Dat zit zo: in Nederland valt er normaal ongeveer 800 millimeter regen per jaar, dus gemiddeld zo’n 67 millimeter per maand. In normale jaren valt er in de lente- en zomermaanden (gelukkig) minder dan die 67 millimeter, maar dat tekort wordt vrijwel altijd in de nazomer- en herfstmaanden ingehaald, waardoor het jaartotaal toch weer rond de 800 uitkomt. Afgelopen zomer is er alleen de hele zomer lang zó weinig regen gevallen dat er in de herfst bijna twee keer zo veel regen had moeten vallen als normaal om het gebrek op te vangen.

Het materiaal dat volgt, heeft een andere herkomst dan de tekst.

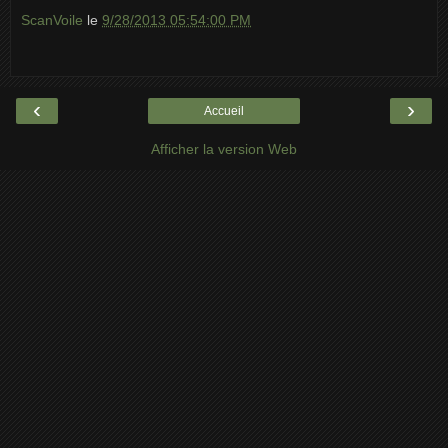
ScanVoile
le
9/28/2013 05:54:00 PM
‹
›
Accueil
Afficher la version Web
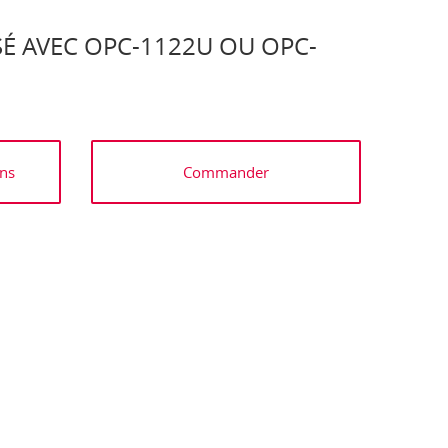
SÉ AVEC OPC-1122U OU OPC-
ns
Commander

Helaas (of gelukkig, afhankelijk van hoe je het bekijkt) is het ook in de herfst heerlijk weer geweest: eind oktober was het nog 25 graden. Het gigantische neerslagtekort van de zomer is dus bij lange na niet gecompenseerd, en dat was te zien: nog tot begin december stond het water in de grachten en vijvers merkbaar laag en stonden sloten vaak zelfs helemaal leeg.
Inmiddels ziet de wereld er op het eerste gezicht weer normaal uit, maar onder het oppervlak is niets minder waar. Omdat we 2018 afsluiten met een ernstig neerslagtekort, gaat dat tekort over naar 2019. We beginnen het jaar dus al in het rood, zeg maar. Het belangrijkste gevolg van het tekort is het lage grondwaterpeil. Het grondwater is een belangrijke buffer om schommelingen in de hoeveelheid neerslag te dempen; als de boel niet hersteld wordt kunnen we dus de komende droge periode minder goed opvangen.
Hieraan kunnen een boel gevolgen hangen. Natuurlijk dreigt er in de landbouw een groeiend risico op oogsten die mislukken, maar ook in de stad zelf zijn er meer gevolgen dan alleen wat verdroogd gras. Een lage waterstand zorgt voor een verhoogd risico op blauwalg en botulisme op plekken zoals de Hoornseplas. De vochtige klei waarop het gebied ten noorden van de binnenstad gebouwd is, kan uitdrogen en inklinken waardoor gebouwen kunnen verzakken. Uiteindelijk kan de gemeente zelfs besluiten het water te rantsoeneren om te zorgen dat er genoeg water overblijft.
Voordat we zover zijn, is er wel meer nodig dan één droge zomer. Alles duidt er echter op dat dit soort extreme weersomstandigheden in de toekomst vaker gaan voorkomen. Door de opwarming van de aarde zal het steeds vaker gebeuren dat hogedrukgebieden uit Zuid-Europa zich naar het noorden uitbreiden en ook in Groningen lange, droge zomers met zich meenemen. Serieuze maatregelen zijn dus nodig om te zorgen dat we in de toekomst zulke watertekorten nog steeds kunnen blijven opvangen. Misschien wordt het toch tijd om wat dankbaarder te zijn voor het natte Groningse weer, nu het er nog is.